[Data supplied — start]
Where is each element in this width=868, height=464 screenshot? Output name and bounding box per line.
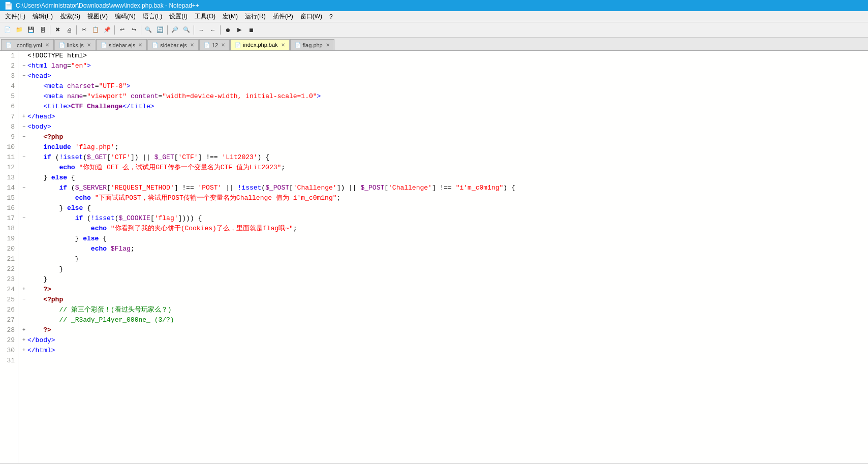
code-content-16: } else { xyxy=(27,203,91,213)
line-num-1: 1 xyxy=(3,51,15,61)
code-content-15: echo "下面试试POST，尝试用POST传输一个变量名为Challenge … xyxy=(27,193,340,203)
print-button[interactable]: 🖨 xyxy=(64,24,75,36)
menu-item-e[interactable]: 文件(E) xyxy=(2,12,28,21)
menu-item-e[interactable]: 编辑(E) xyxy=(29,12,56,21)
tab-close[interactable]: ✕ xyxy=(221,42,225,48)
menu-item-r[interactable]: 运行(R) xyxy=(242,12,269,21)
code-content-26: // 第三个彩蛋！(看过头号玩家么？) xyxy=(27,305,171,315)
tab-close[interactable]: ✕ xyxy=(190,42,194,48)
indent-button[interactable]: → xyxy=(196,24,207,36)
fold-indicator-3[interactable]: − xyxy=(20,71,27,81)
line-num-11: 11 xyxy=(3,152,15,163)
menu-item-v[interactable]: 视图(V) xyxy=(84,12,111,21)
code-line-18: echo "你看到了我的夹心饼干(Cookies)了么，里面就是flag哦~"; xyxy=(20,224,866,234)
menu-item-i[interactable]: 设置(I) xyxy=(166,12,190,21)
code-line-13: } else { xyxy=(20,173,866,183)
line-num-16: 16 xyxy=(3,203,15,213)
code-line-23: } xyxy=(20,274,866,285)
menu-item-[interactable]: ? xyxy=(326,13,336,21)
line-num-17: 17 xyxy=(3,213,15,224)
tab-icon: 📄 xyxy=(101,42,107,48)
fold-indicator-28[interactable]: + xyxy=(20,325,27,335)
zoom-out-button[interactable]: 🔍 xyxy=(181,24,192,36)
code-content-21: } xyxy=(27,254,79,264)
code-line-16: } else { xyxy=(20,203,866,213)
save-all-button[interactable]: 🗄 xyxy=(37,24,48,36)
paste-button[interactable]: 📌 xyxy=(102,24,113,36)
menu-item-s[interactable]: 搜索(S) xyxy=(57,12,83,21)
tab-close[interactable]: ✕ xyxy=(138,42,142,48)
stop-macro-button[interactable]: ⏹ xyxy=(245,24,257,36)
toolbar: 📄 📁 💾 🗄 ✖ 🖨 ✂ 📋 📌 ↩ ↪ 🔍 🔄 🔎 🔍 → ← ⏺ ▶ ⏹ xyxy=(0,22,868,38)
code-line-27: // _R3ady_Pl4yer_000ne_ (3/?) xyxy=(20,315,866,325)
undo-button[interactable]: ↩ xyxy=(116,24,128,36)
fold-indicator-8[interactable]: − xyxy=(20,122,27,132)
menu-item-n[interactable]: 编码(N) xyxy=(112,12,139,21)
line-num-26: 26 xyxy=(3,305,15,315)
tab-label: sidebar.ejs xyxy=(109,42,136,48)
fold-indicator-2[interactable]: − xyxy=(20,61,27,71)
tab-tab1[interactable]: 📄_config.yml✕ xyxy=(1,39,54,50)
fold-indicator-11[interactable]: − xyxy=(20,152,27,163)
separator1 xyxy=(50,25,50,35)
code-line-31 xyxy=(20,356,866,366)
code-line-2: −<html lang="en"> xyxy=(20,61,866,71)
tab-tab5[interactable]: 📄12✕ xyxy=(199,39,230,50)
new-button[interactable]: 📄 xyxy=(2,24,13,36)
open-button[interactable]: 📁 xyxy=(14,24,25,36)
fold-indicator-30[interactable]: + xyxy=(20,346,27,356)
code-line-28: + ?> xyxy=(20,325,866,335)
code-line-21: } xyxy=(20,254,866,264)
line-num-28: 28 xyxy=(3,325,15,335)
copy-button[interactable]: 📋 xyxy=(90,24,101,36)
menu-item-o[interactable]: 工具(O) xyxy=(192,12,219,21)
fold-indicator-7[interactable]: + xyxy=(20,112,27,122)
fold-indicator-29[interactable]: + xyxy=(20,335,27,346)
fold-indicator-25[interactable]: − xyxy=(20,295,27,305)
unindent-button[interactable]: ← xyxy=(207,24,219,36)
code-line-26: // 第三个彩蛋！(看过头号玩家么？) xyxy=(20,305,866,315)
zoom-in-button[interactable]: 🔎 xyxy=(169,24,180,36)
tab-icon: 📄 xyxy=(6,42,12,48)
line-num-10: 10 xyxy=(3,142,15,152)
code-line-12: echo "你知道 GET 么，试试用GET传参一个变量名为CTF 值为Lit2… xyxy=(20,163,866,173)
tab-tab2[interactable]: 📄links.js✕ xyxy=(54,39,96,50)
tab-label: _config.yml xyxy=(14,42,42,48)
code-line-11: − if (!isset($_GET['CTF']) || $_GET['CTF… xyxy=(20,152,866,163)
tab-label: links.js xyxy=(67,42,84,48)
tab-tab7[interactable]: 📄flag.php✕ xyxy=(290,39,334,50)
close-button[interactable]: ✖ xyxy=(52,24,63,36)
code-line-7: +</head> xyxy=(20,112,866,122)
code-content-7: </head> xyxy=(27,112,55,122)
tab-tab3[interactable]: 📄sidebar.ejs✕ xyxy=(96,39,147,50)
redo-button[interactable]: ↪ xyxy=(128,24,139,36)
fold-indicator-14[interactable]: − xyxy=(20,183,27,193)
tab-close[interactable]: ✕ xyxy=(281,42,285,48)
tab-close[interactable]: ✕ xyxy=(45,42,49,48)
tab-tab6[interactable]: 📄index.php.bak✕ xyxy=(230,39,290,50)
menu-item-l[interactable]: 语言(L) xyxy=(140,12,166,21)
code-content-27: // _R3ady_Pl4yer_000ne_ (3/?) xyxy=(27,315,174,325)
tab-bar: 📄_config.yml✕📄links.js✕📄sidebar.ejs✕📄sid… xyxy=(0,38,868,51)
line-num-21: 21 xyxy=(3,254,15,264)
fold-indicator-24[interactable]: + xyxy=(20,285,27,295)
fold-indicator-17[interactable]: − xyxy=(20,213,27,224)
macro-button[interactable]: ⏺ xyxy=(222,24,233,36)
tab-label: sidebar.ejs xyxy=(160,42,187,48)
code-line-9: − <?php xyxy=(20,132,866,142)
fold-indicator-9[interactable]: − xyxy=(20,132,27,142)
run-macro-button[interactable]: ▶ xyxy=(234,24,245,36)
menu-item-w[interactable]: 窗口(W) xyxy=(297,12,325,21)
code-line-10: include 'flag.php'; xyxy=(20,142,866,152)
menu-item-m[interactable]: 宏(M) xyxy=(220,12,241,21)
cut-button[interactable]: ✂ xyxy=(78,24,89,36)
menu-item-p[interactable]: 插件(P) xyxy=(270,12,296,21)
find-button[interactable]: 🔍 xyxy=(143,24,154,36)
line-num-18: 18 xyxy=(3,224,15,234)
tab-close[interactable]: ✕ xyxy=(326,42,330,48)
tab-tab4[interactable]: 📄sidebar.ejs✕ xyxy=(147,39,199,50)
replace-button[interactable]: 🔄 xyxy=(154,24,166,36)
tab-close[interactable]: ✕ xyxy=(87,42,91,48)
save-button[interactable]: 💾 xyxy=(25,24,37,36)
code-area[interactable]: <!DOCTYPE html>−<html lang="en">−<head> … xyxy=(18,51,868,463)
[Data supplied — finish]
● **Problem details**
I'd like every line with the string "head" copied from the listing.

● **Your response**
code-line-7: +</head> xyxy=(20,112,866,122)
code-content-7: </head> xyxy=(27,112,55,122)
code-area[interactable]: <!DOCTYPE html>−<html lang="en">−<head> … xyxy=(18,51,868,463)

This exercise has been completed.